TRY IT: When you reach the line containing "Contact us (319, 1323)" in the data below, reproduce it and every line that follows, exactly and without additions.

RECORDS SUPPLIED:
————

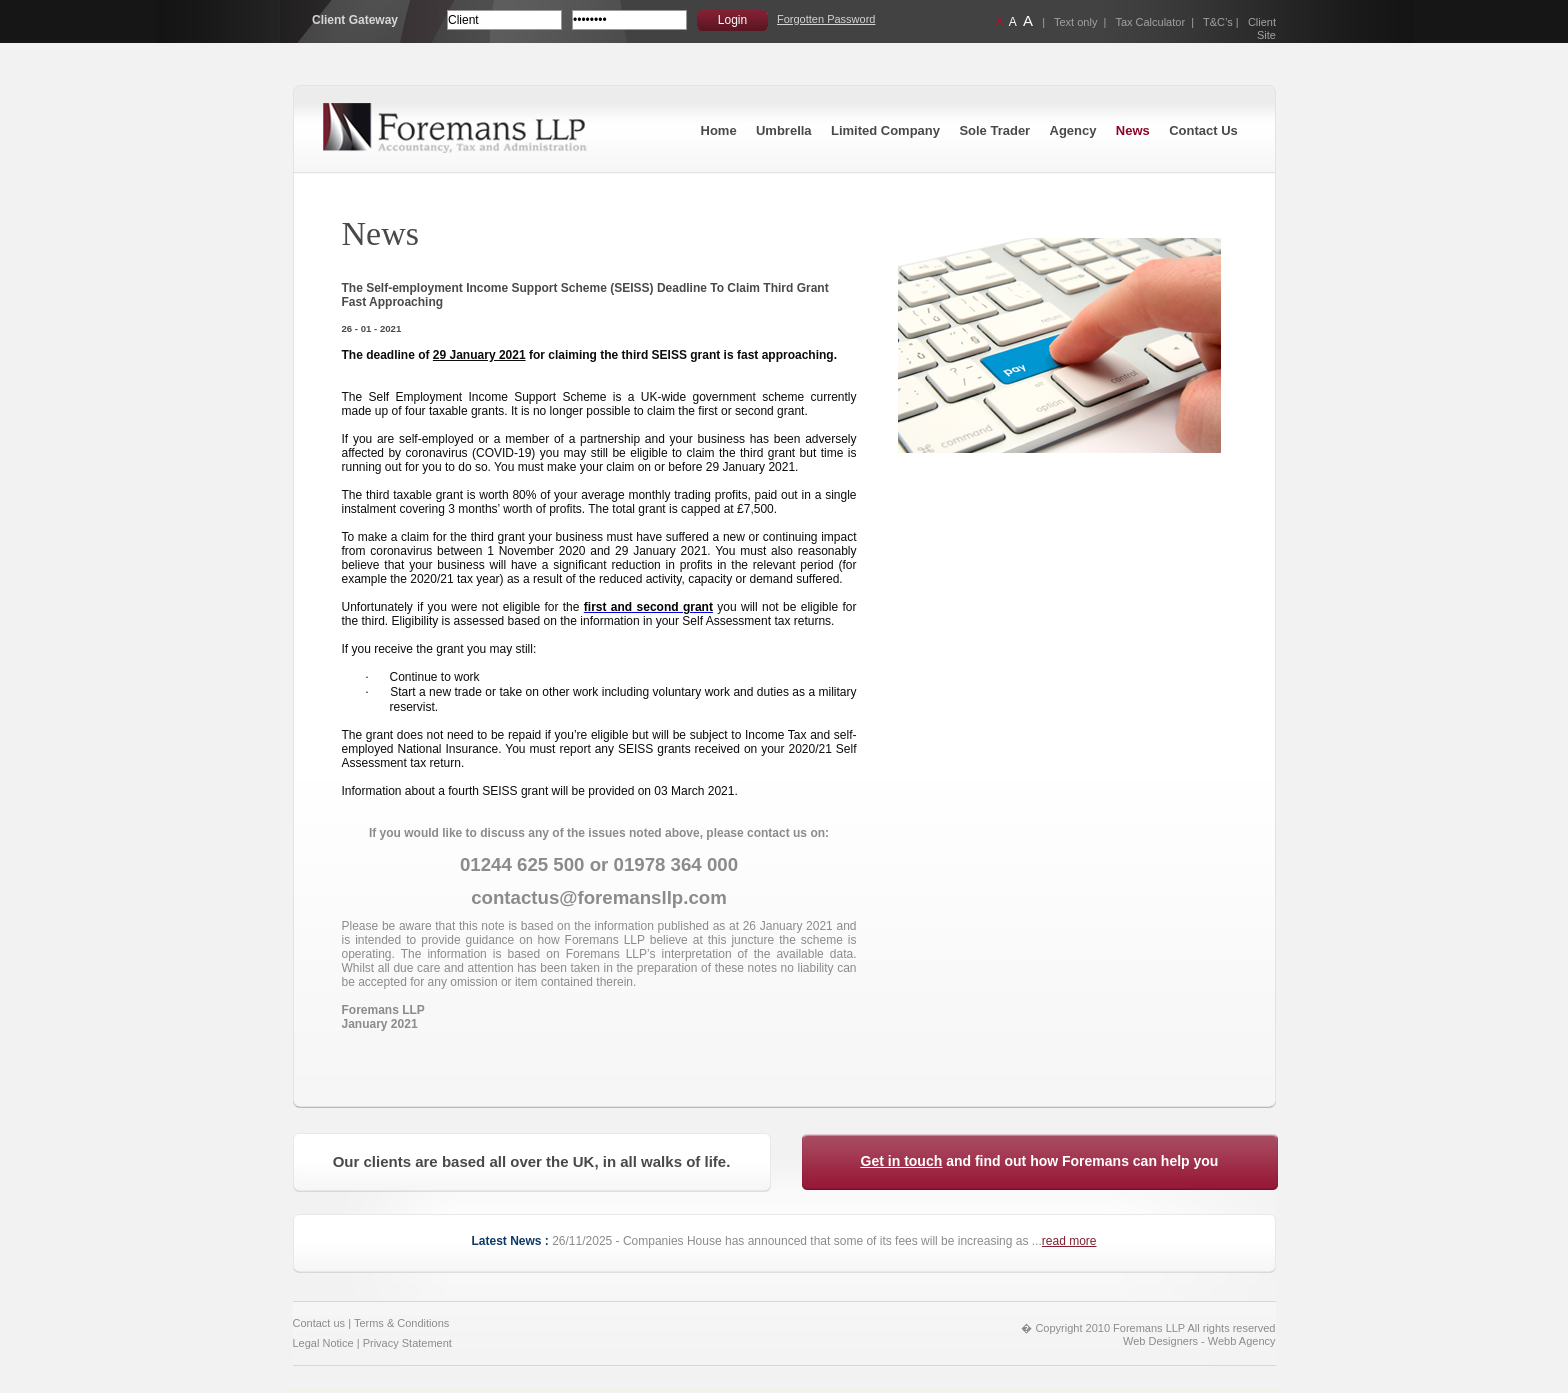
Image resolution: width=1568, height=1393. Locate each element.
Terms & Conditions (401, 1323)
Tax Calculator (1150, 22)
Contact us (319, 1323)
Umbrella (784, 130)
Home (719, 130)
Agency (1073, 130)
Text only (1075, 22)
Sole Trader (994, 130)
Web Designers (1160, 1341)
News (1133, 130)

————

OUTPUT OF THE EXERCISE:
Contact us (319, 1323)
Umbrella (784, 130)
Home (719, 130)
Agency (1073, 130)
Text only (1075, 22)
Sole Trader (994, 130)
Web Designers (1160, 1341)
News (1133, 130)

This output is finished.